# TASK TO COMPLETE:
Repeat the records exactly, with one exception: no images.

(Collected data)
----
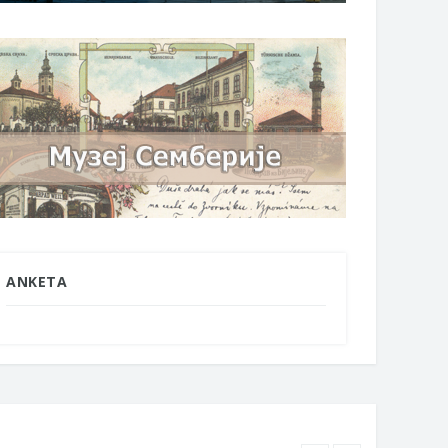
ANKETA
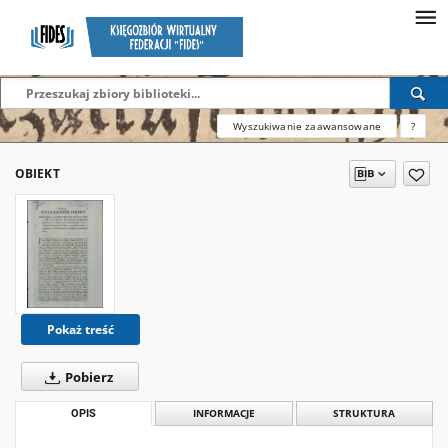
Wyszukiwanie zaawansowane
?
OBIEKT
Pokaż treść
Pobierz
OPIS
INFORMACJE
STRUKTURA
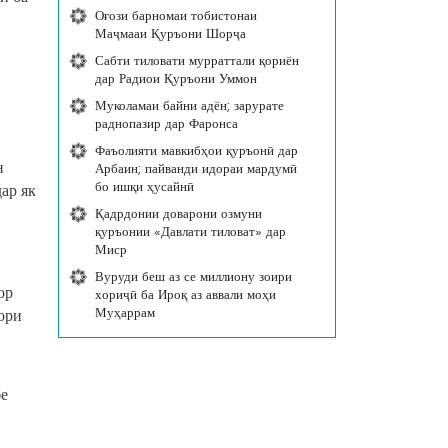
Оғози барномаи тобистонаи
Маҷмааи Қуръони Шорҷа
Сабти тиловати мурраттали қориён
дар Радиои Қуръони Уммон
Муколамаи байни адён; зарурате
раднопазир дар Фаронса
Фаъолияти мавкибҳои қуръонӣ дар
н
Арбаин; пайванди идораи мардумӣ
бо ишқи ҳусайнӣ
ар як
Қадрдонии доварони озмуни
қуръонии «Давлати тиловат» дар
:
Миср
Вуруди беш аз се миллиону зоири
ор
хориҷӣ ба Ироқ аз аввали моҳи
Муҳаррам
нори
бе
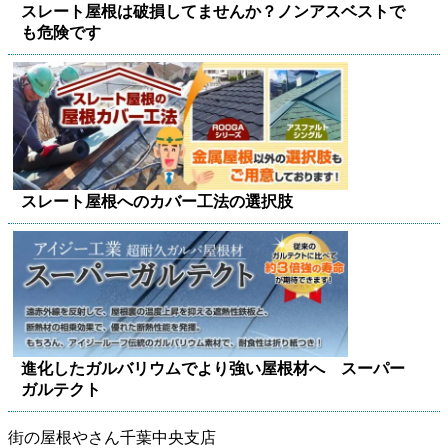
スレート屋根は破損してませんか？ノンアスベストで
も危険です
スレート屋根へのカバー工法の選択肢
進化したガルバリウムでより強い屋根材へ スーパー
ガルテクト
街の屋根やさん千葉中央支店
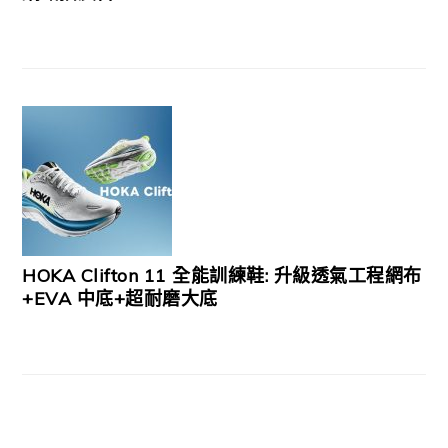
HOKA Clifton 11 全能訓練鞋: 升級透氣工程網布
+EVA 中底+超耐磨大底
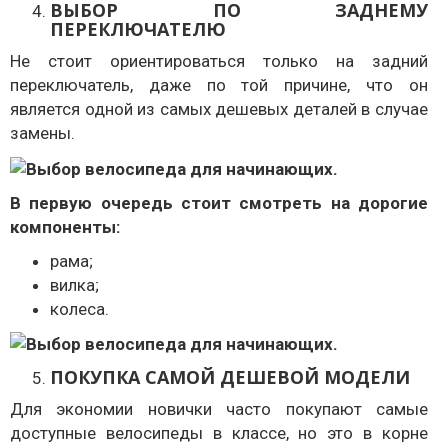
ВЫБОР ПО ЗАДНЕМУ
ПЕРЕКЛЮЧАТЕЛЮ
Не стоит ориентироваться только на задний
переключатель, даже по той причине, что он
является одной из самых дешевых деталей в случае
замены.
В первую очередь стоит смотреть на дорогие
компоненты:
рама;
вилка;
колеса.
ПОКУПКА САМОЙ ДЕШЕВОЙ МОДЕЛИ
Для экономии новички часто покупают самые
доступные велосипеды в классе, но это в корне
----
# ANSWER BELOW:
ANKETA
Wyszukiwanie zaawansowane
?
OBIEKT
Pokaż treść
Pobierz
OPIS
INFORMACJE
STRUKTURA
Оғози барномаи тобистонаи
Маҷмааи Қуръони Шорҷа
Сабти тиловати мурраттали қориён
дар Радиои Қуръони Уммон
Муколамаи байни адён; зарурате
раднопазир дар Фаронса
Фаъолияти мавкибҳои қуръонӣ дар
н
Арбаин; пайванди идораи мардумӣ
бо ишқи ҳусайнӣ
ар як
Қадрдонии доварони озмуни
қуръонии «Давлати тиловат» дар
:
Миср
Вуруди беш аз се миллиону зоири
ор
хориҷӣ ба Ироқ аз аввали моҳи
Муҳаррам
нори
бе
スレート屋根は破損してませんか？ノンアスベストで
も危険です
スレート屋根へのカバー工法の選択肢
進化したガルバリウムでより強い屋根材へ スーパー
ガルテクト
街の屋根やさん千葉中央支店
HOKA Clifton 11 全能訓練鞋: 升級透氣工程網布
+EVA 中底+超耐磨大底
ВЫБОР ПО ЗАДНЕМУ
ПЕРЕКЛЮЧАТЕЛЮ
Не стоит ориентироваться только на задний
переключатель, даже по той причине, что он
является одной из самых дешевых деталей в случае
замены.
В первую очередь стоит смотреть на дорогие
компоненты:
рама;
вилка;
колеса.
ПОКУПКА САМОЙ ДЕШЕВОЙ МОДЕЛИ
Для экономии новички часто покупают самые
доступные велосипеды в классе, но это в корне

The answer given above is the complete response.